Questi cataclismi furono caratterizzati ora da flussi di lava, ora da
imponenti colate di lava verso il mare, ora da colonne stromboliane e da
lahar (colata di fango ricco di materiale piroclastico), ora
dalla caduta di ceneri. Le ceneri del Vesuvio, in molti casi, spinte dal
vento, sono arrivate fino alla Puglia, e sono state capaci di coprire
le vie dei paesi vesuviani raggiungendo addirittura strati di altezza
anche di 70-90 centimetri. Tanto è vero durante l’eruzione del 1906, il
paese di Ottaviano fu coperto per l’appunto da uno strato di cenere di
90 centimetri, mentre a San Giuseppe Vesuviano lo strato di ceneri e
lapilli raggiunse 38 centimetri di altezza. L’ultima eruzione del
Vulcano è avvenuta il
18 marzo 1944,
anche se alcuni segni premonitori si ebbero il 6
Gennaio. Nel mese di Gennaio si fratturò il conetto eruttivo vesuviano
che comportò la scesa di un intenso flusso lavico mentre nel mese di
Marzo esplosioni stromboliane, le scosse sismiche, la diffusione del
fumo dannoso dal cratere e nei giorni a seguire la formazione di ben 8
fontane di lava. Il fiume di lava raggiunse i Comuni di S. Sebastiano e
Massa di Somma. Le cittadinanze maggiormente colpite dal cataclisma
furono Terzigno, Pompei, Scafati, Angri, Nocera, Poggiomarino e Cava; ci
furono dei morti e tanti disastri nel settore agricolo-pastorale.
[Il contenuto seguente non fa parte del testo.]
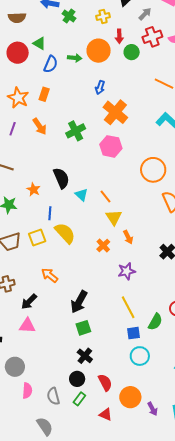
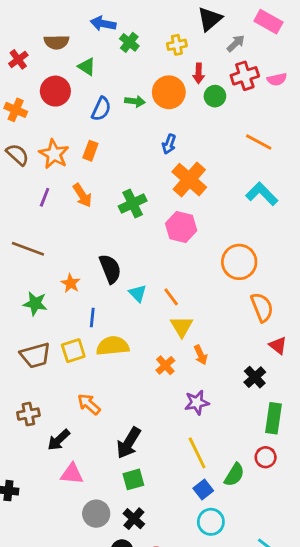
green triangle: (39, 43) -> (87, 67), moved
yellow semicircle: (65, 233) -> (113, 346), turned -55
pink triangle: (27, 326) -> (72, 474), moved
blue square: (133, 333) -> (203, 489), turned -32
gray circle: (15, 367) -> (96, 514), moved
Passarono molti mesi per scoprire quanti disagi subirono gli orti e gli
interi Paesi. Lo stato di calma iniziò il 7 Aprile 1944 e perdura fino
ad oggi.
Oggi il Vulcano è in fase di quiescenza; si limita a emettere visibili
fumarole all’interno del cratere e le sue falde sono intensamente
abitate e coltivate. Case, alberghi, ristoranti,
villette, palazzi, hotel e uffici sono stati
edificati fino a 700 metri di altura, pertanto l’edilizia è ampiamente
sviluppata attorno al Vulcano, sebbene nel corso degli anni sono state
emanate leggi che hanno
proibito la realizzazione di vari e diversi immobili in determinate zone
vesuviane. I paesi che circondano il Vesuvio sono detti per l’appunto Paesi Vesuviani
e tra essi 18 Comuni sono ad alto rischio: Pompei,
S. Anastasia, Torre del Greco, Somma Vesuviana, Torre Annunziata,
Ercolano, Pollena Trocchia, Boscoreale, Portici, Boscotrecase, Trecase,
S. Giorgio a Cremano, Terzigno, S. Giuseppe Vesuviano, S. Sebastiano al
Vesuvio, Massa di Somma e Cercola. Essi infatti vengono indicati come
paesi appartenenti alla
Zona Rossa, (area dei paesi da evacuare poiché in quest’ area è prevista una distruzione totale); ciò significa che circa 578.175 persone
sono in pericolo. Si ricorda che è stato steso un apposito
piano di evacuazione dalla questura di Napoli,
garantendo un’ operazione ordinata e coordinata molto efficace ed
efficiente. I cittadini qualora dovranno allontanarsi dall'area a
rischio avranno a disposizione
vari mezzi di trasporto: treni, navi, bus e auto.
Inoltre sono state designate con differenti colori le altre zone
considerate meno rischiose, a secondo la gravità di una eventuale
eruzione abbiamo dunque la zona rossa, la zona arancione, la zona verde e quella gialla.